VitriVax Announces Series A Financing to Further Demonstrate Feasibility of its Thermostable, Single-Dose Vaccine Technology, Aiming to Make Life-Saving Biologics Widely Accessible to Underserved Populations Globally

VitriVax, developer of a novel stabilization and delivery platform for vaccines and therapeutics, today announced it has closed its first institutional financing round with Adjuvant Capital. Series A proceeds will be used to develop and commercialize a technology with the potential to eliminate barriers to global vaccine administration, extending their life-saving benefits to underserved populations and compressing multidose regimens into a single shot.

VitraVax’s Atomic Layering Thermostable Antigen and Adjuvant (ALTA™) technology platform is designed to enable the development of vaccines that can be transported and stored without complex refrigeration and temperature monitoring requirements. The platform also aims to enable full immunization with a single vaccination via timed release of antigen/adjuvant complexes weeks or months after injection.

VitriVax was formed to advance this groundbreaking technology after the concept was originally developed through a unique collaboration between Dr. Robert Garcea and Dr. Theodore Randolph at the University of Colorado, Boulder. They approached the challenges of vaccine delivery from their backgrounds in two different academic disciplines. By combining expertise in virology with chemical and biological engineering principles, Dr. Garcea and Dr. Randolph enabled radical improvements to vaccine thermostability and dosing.

The result of their work is the ALTA™ platform, which reformulates vaccines for extended shelf life, allowing them to be easily transported anywhere in the world, or stockpiled, with enormous potential benefit to both routine immunization campaigns and emergency scenarios. VitraVax uses a spray drying process to embed antigens and adjuvants in a sugar-glass matrix, protecting them against thermal and chemical degradation at temperatures as high as 70° Celsius (158° Fahrenheit) for months, as demonstrated in multiple mouse studies using HPV capsomeres as a model antigen, as well as in multiple studies with commercial partners. This approach eliminates the need for cold storage and complex distribution logistics, and reduces waste associated with vaccines that have limited shelf lives.

ALTA™ also leverages atomic layer deposition (ALD) to apply nanometer-thick, precision coatings of protective metal oxides on the surface of antigen- and adjuvant-containing spray-dried microparticles. This approach provides timed release of doses up to six months after injection, also demonstrated in the same studies.
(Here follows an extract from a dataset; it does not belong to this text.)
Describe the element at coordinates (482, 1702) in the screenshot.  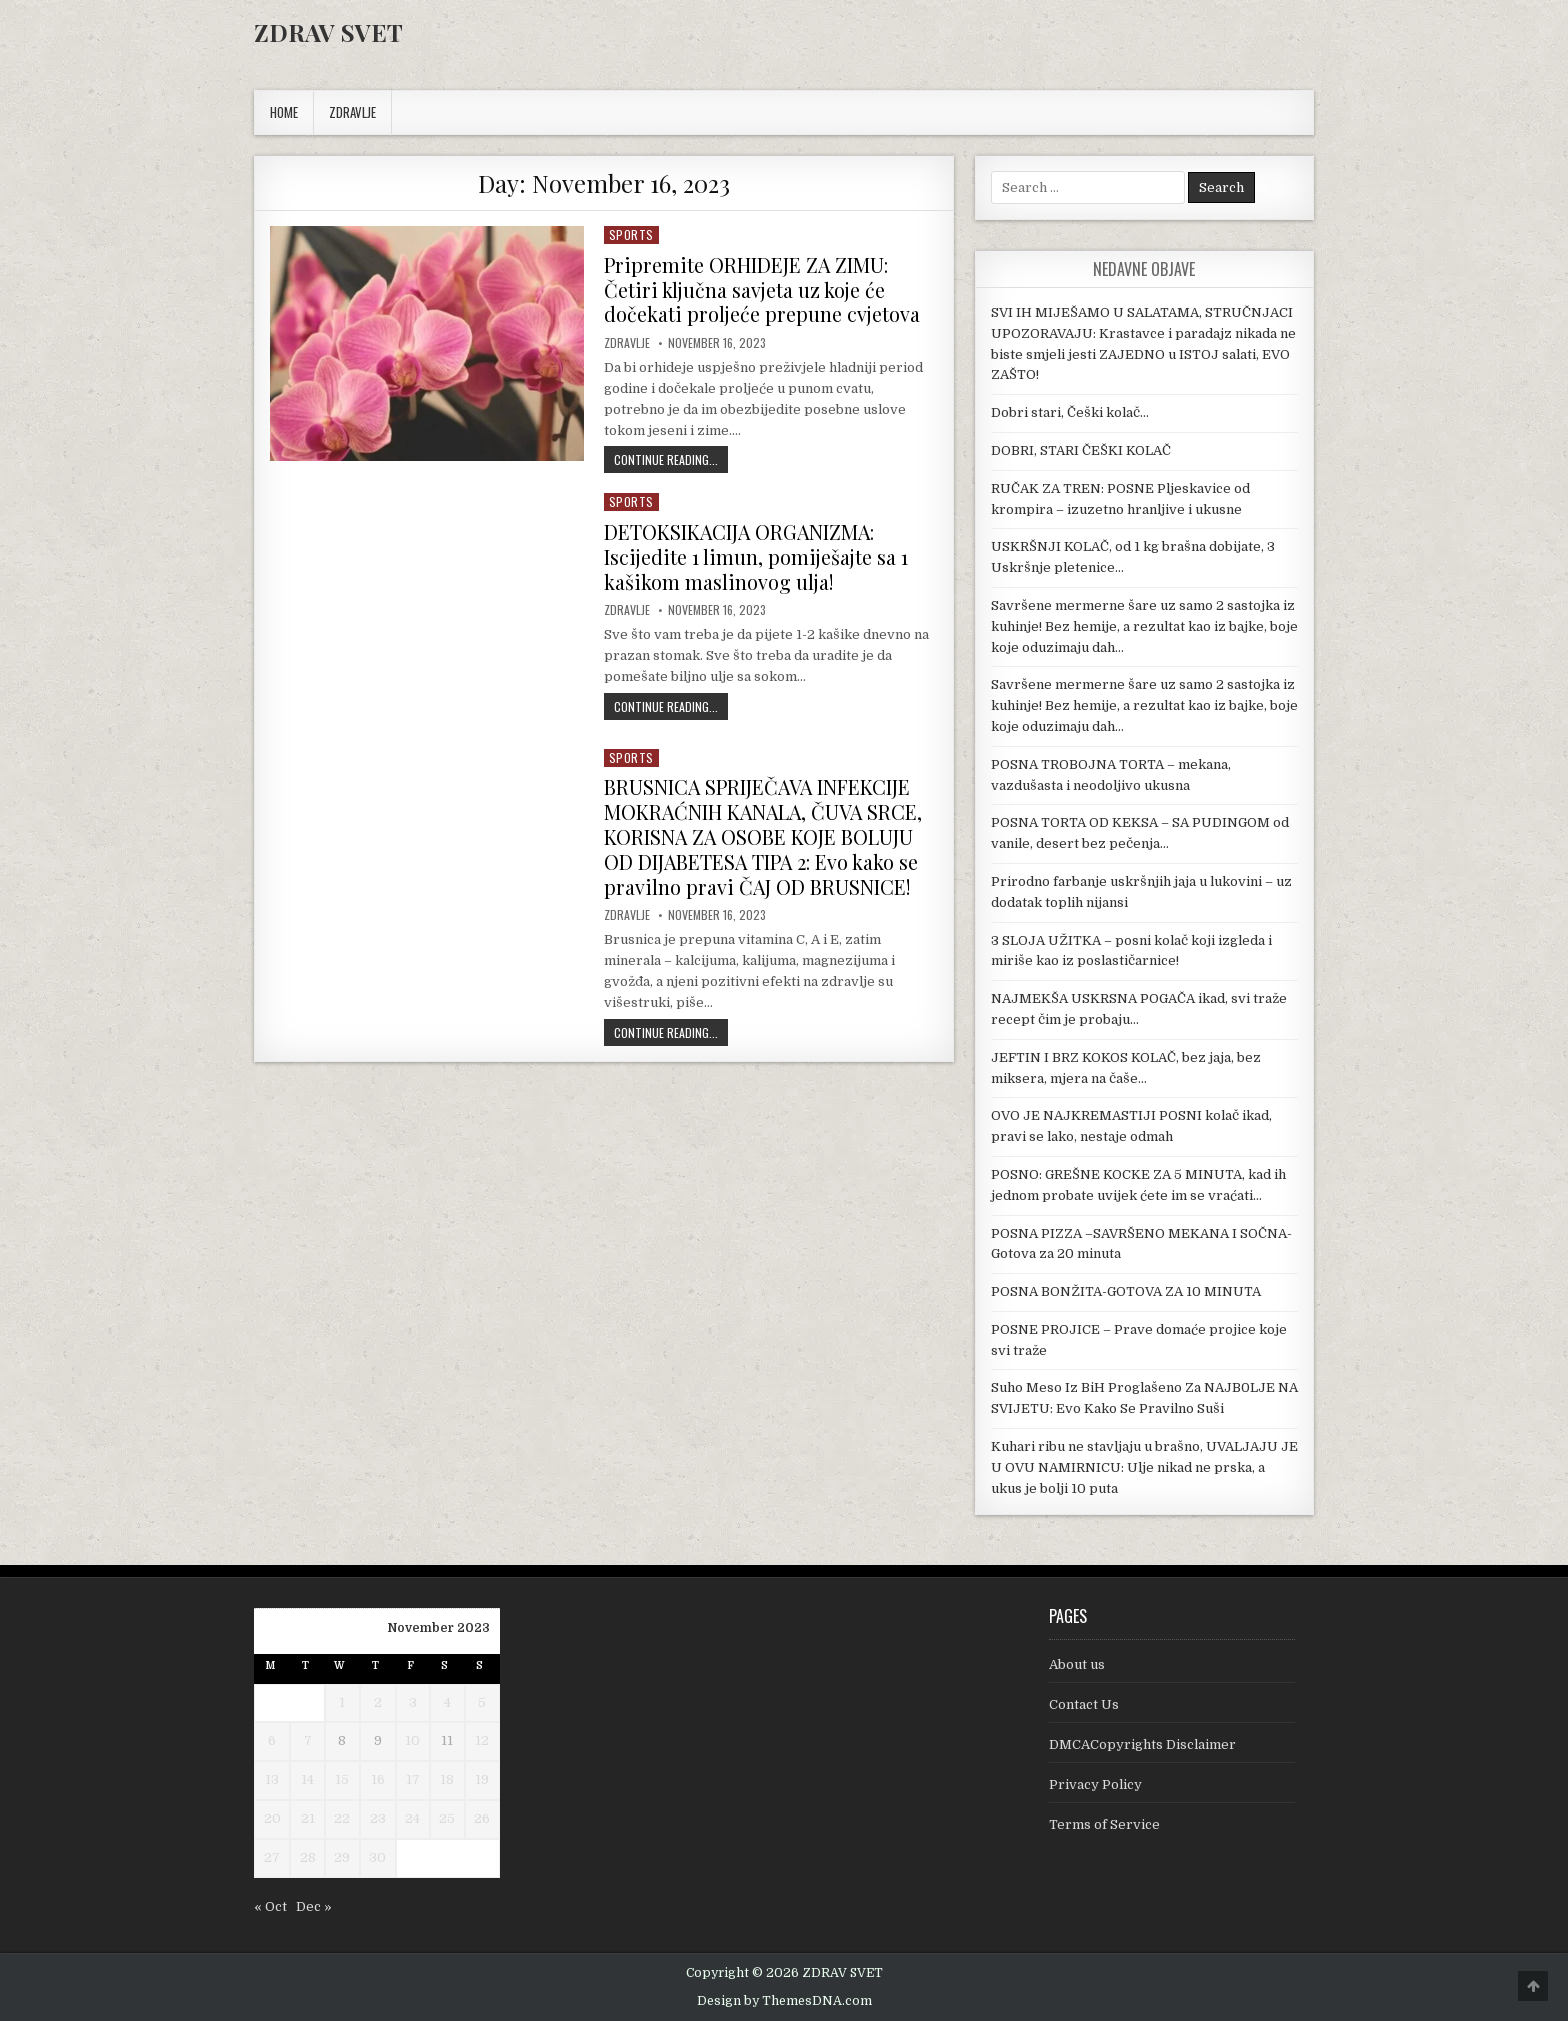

If successfully translated into humans, this approach would enable the incorporation of a primary dose and booster doses in a single shot, and could potentially facilitate co-administration of multiple vaccines at the same time.

“Reducing temperature requirements and collapsing multidose regimens into a single touch point with the healthcare system has long been a vaccine-delivery goal within the public health community. We believe the ALTA™ platform has the potential to solve these problems at scale, and we are excited to work with VitriVax to address these critical global health challenges,” said Charlie Petty, co-founder and principal at Adjuvant Capital. “As an infectious disease-focused investment firm that works with its partners to develop important public health vaccines and therapeutics, Adjuvant Capital has canvassed the globe for vaccine platforms like ALTA™. We are thrilled to have met the VitraVax team at such an important moment in the development of this technology.”

VitriVax has established a number of partnerships with clinical- and commercial-stage pharmaceutical partners across a wide range of disease areas and modalities in human and animal health. Prior to the funding from Adjuvant Capital, the research leading to the ALTA™ platform had been supported by grants from the National Institutes of Health, the State of Colorado and the Bill & Melinda Gates Foundation.

Concurrent with the financing, Adjuvant Capital’s Charlie Petty and Glenn Rockman have joined VitriVax’s board of directors.

“We could not be happier to partner with Adjuvant Capital as our lead investor to help us maximize the impact of VitriVax and our game-changing ALTA™ formulation platform,” said VitriVax CEO Matt Raider. “Building on the early development of our technology at CU Boulder, with support from the Bill & Melinda Gates Foundation, we are excited to work alongside Adjuvant and its partners to further advance the platform and enable new and improved vaccines and therapeutics for high-value public health challenges.”